La stipula dell'accordo fu favorita dal fatto che il sovrano svevo poté contribuire personalmente alla stesura in quanto profondo conoscitore della cultura dei saraceni, da interessato studioso di opere poetiche, filosofiche e scientifiche del Vicino Oriente e in grado di scrivere e comprendere testi in lingua araba[48] senza l'intermediazione di un traduttore, avendo avuto a servizio presso la sua corte funzionari musulmani.[N 1] Inoltre l'imperatore, potendo trattare direttamente in arabo con l'emiro ed emissario egiziano Fahr al-Dīn, riuscì ad acquisirne la fiducia e a stabilire contatti più amichevoli col sultano di quanto sarebbe stato normalmente possibile nella diplomazia del tempo.[49]
Nel trattato di pace di Giaffa, stilato in nove capitoli[41] e redatto in latino e arabo, il cui testo originale non è si è conservato e di cui conosciamo il contenuto sulla base di testimonianze di autori sia cristiani che musulmani, si stabiliva:[2][3][4][50][51]

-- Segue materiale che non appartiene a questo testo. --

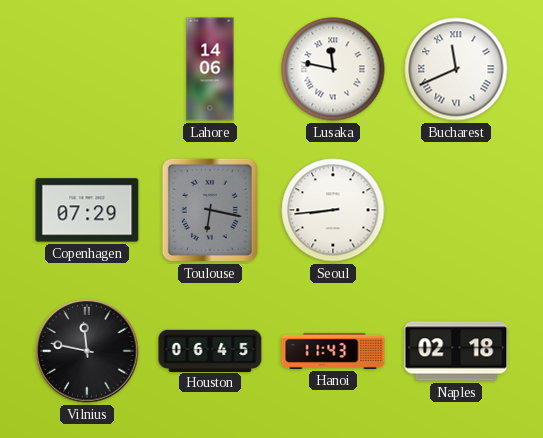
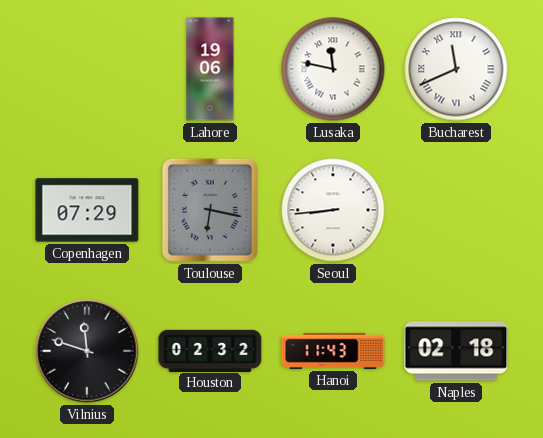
Lahore: 14:06 -> 19:06
Vilnius: 11:47 -> 11:48
Houston: 06:45 -> 02:32
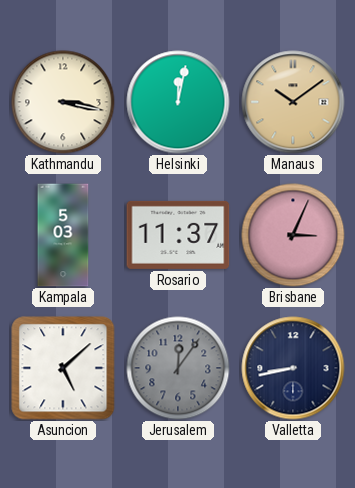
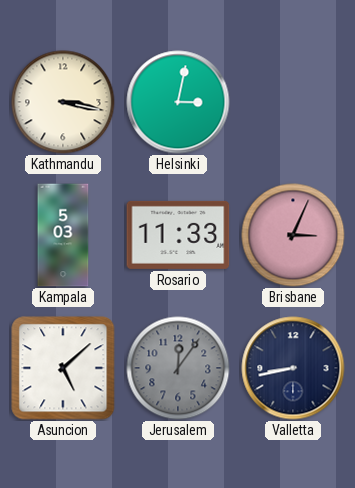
Helsinki: 12:02 -> 3:02
Manaus: 10:09 -> none
Rosario: 11:37 -> 11:33
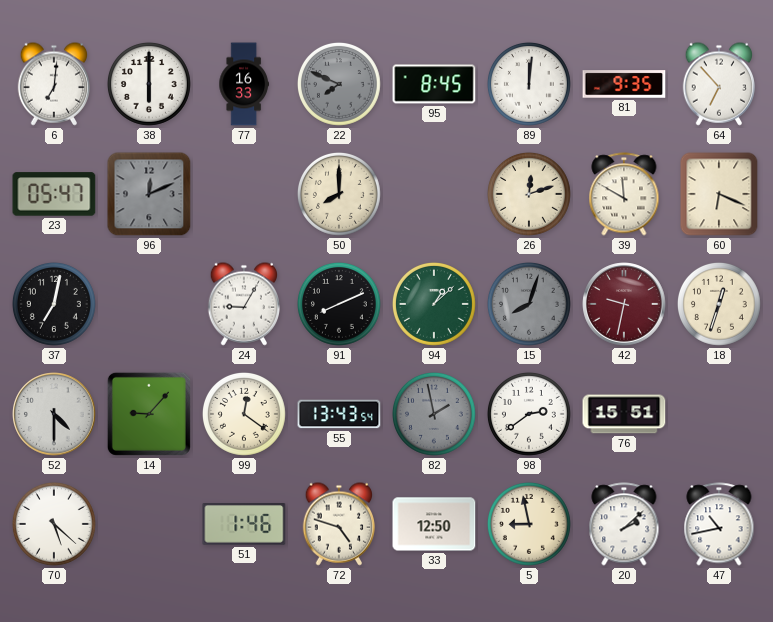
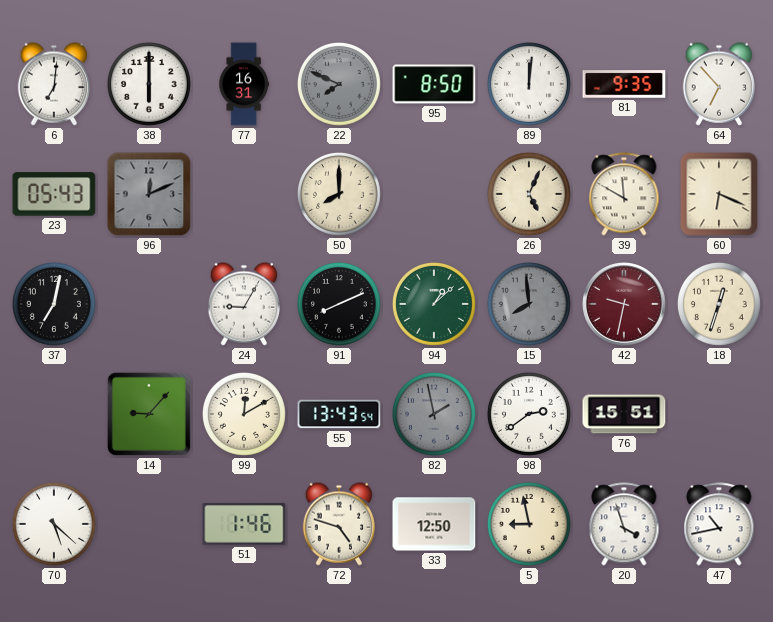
77: 16:33 -> 16:31
95: 8:45 -> 8:50
23: 05:47 -> 05:43
26: 12:12 -> 5:04
15: 8:03 -> 7:59
52: 4:30 -> none
99: 12:21 -> 12:10
20: 2:08 -> 3:57
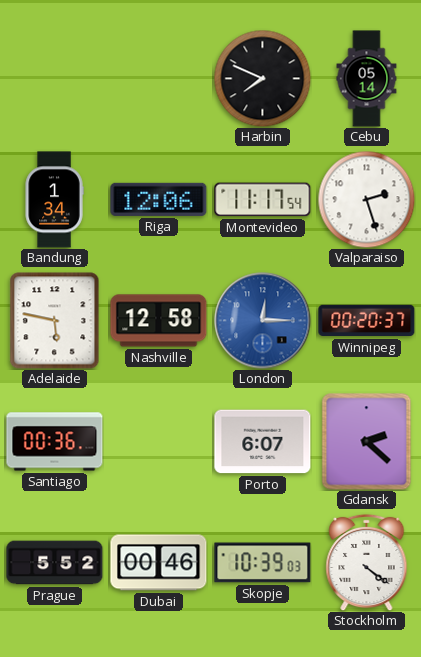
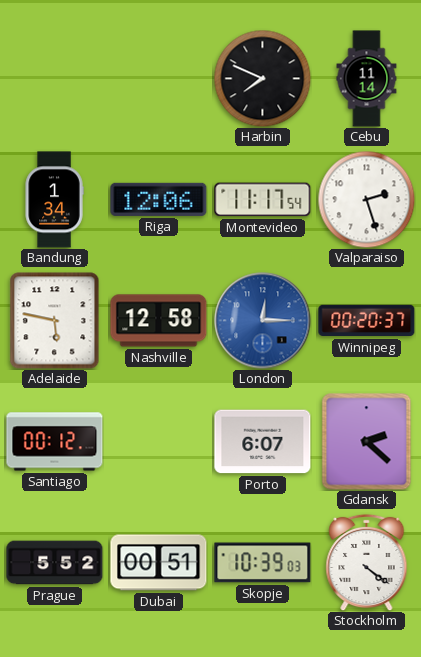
Cebu: 05:14 -> 11:14
Santiago: 00:36 -> 00:12
Dubai: 00:46 -> 00:51
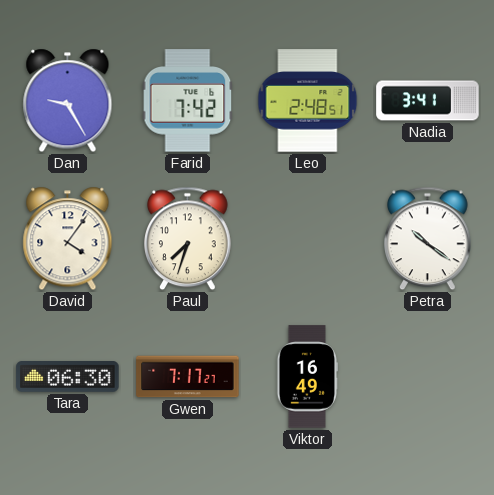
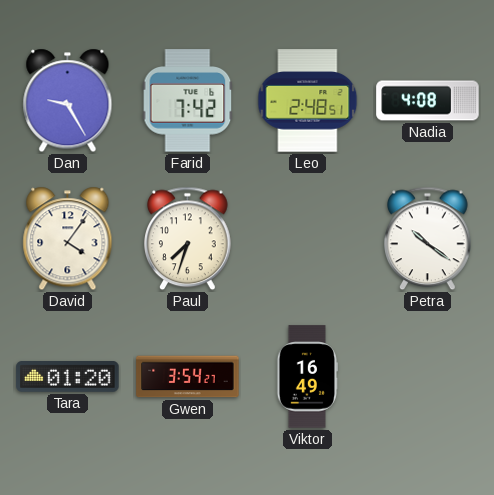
Nadia: 3:41 -> 4:08
Tara: 06:30 -> 01:20
Gwen: 7:17 -> 3:54
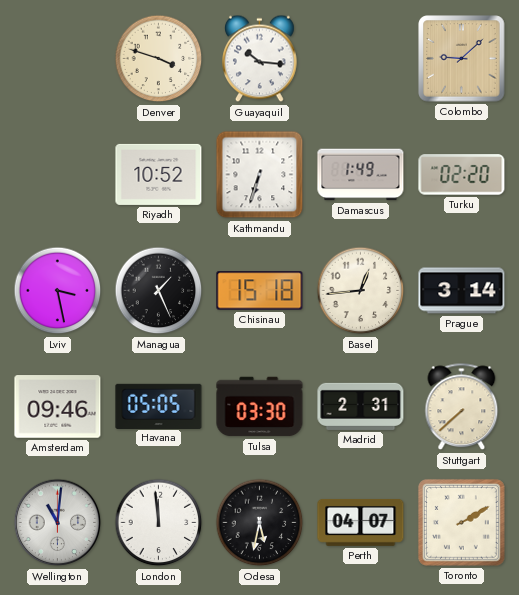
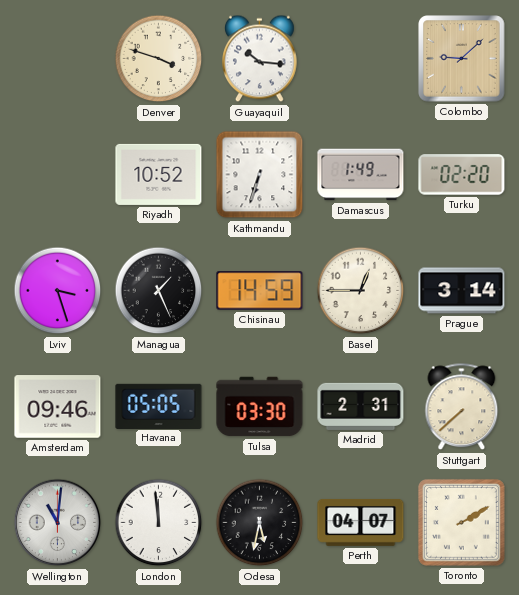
Lviv: 3:28 -> 3:27
Chisinau: 15:18 -> 14:59
Basel: 12:44 -> 12:45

- una tregua di dieci anni, cinque mesi e quaranta giorni tra cristiani e musulmani in tutto il Medio Oriente;
- la restituzione di numerosi territori precedentemente conquistati dai musulmani, fra i quali Gerusalemme (di cui vennero comunque abbattute le mura), Nazareth e Betlemme;
- il mantenimento del possesso musulmano di alcune zone particolarmente sacre di Gerusalemme, cioè la Spianata delle moschee, la Cupola della Roccia e la moschea al-Aqṣā;
- la condivisione dei luoghi santi cristiani e musulmani, permettendovi l'accesso ai fedeli di entrambe le religioni, che quindi potevano circolare liberamente;
- la totale tolleranza religiosa e gli uguali diritti giuridici tra cristiani e musulmani, processabili solo dalle proprie autorità politico-religiose;
- l'inviolabilità delle chiese e delle moschee di Gerusalemme;
- un'alleanza di fatto tra Sacro Romano Impero e sultanato ayyubide, impegnati a non attaccarsi a vicenda ma anzi ad assistersi e a far rispettare la pace.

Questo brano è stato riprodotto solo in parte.